Buzz/buzzm.Rmd


# Markdown version of Buzz data analysis

by: Nina Zumel and John Mount
Win-Vector LLC
11-8-2013


To run this example you need a system with R installed (see [http://cran.r-project.org](http://cran.r-project.org)), and data from 
[https://github.com/WinVector/zmPDSwR/tree/master/Buzz](https://github.com/WinVector/zmPDSwR/tree/master/Buzz).

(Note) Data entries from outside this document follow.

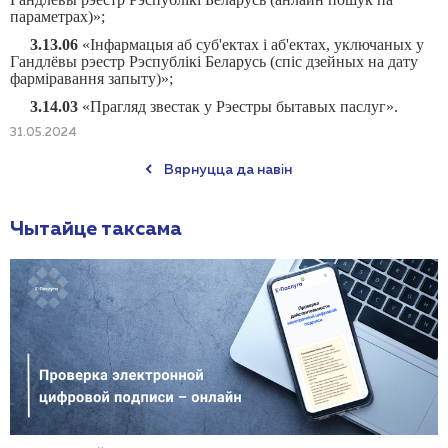
параметрах)»;
3.13.06
«Інфармацыя аб суб'ектах і аб'ектах, уключаных у
Гандлёвы рэестр Рэспублікі Беларусь (спіс дзейных на дату
фарміравання запыту)»;
3.14.03
«Прагляд звестак у Рэестры бытавых паслуг».
31.05.2024
Вярнуцца да навін
Чытайце таксама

We are not perfoming any new analysis here, just supplying a direct application of Random Forests on the data.

Data from: [http://ama.liglab.fr/datasets/buzz/](http://ama.liglab.fr/datasets/buzz/)
Using: 
       [TomsHardware-Relative-Sigma-500.data](http://ama.liglab.fr/datasets/buzz/classification/TomsHardware/Relative_labeling/sigma=500/TomsHardware-Relative-Sigma-500.data)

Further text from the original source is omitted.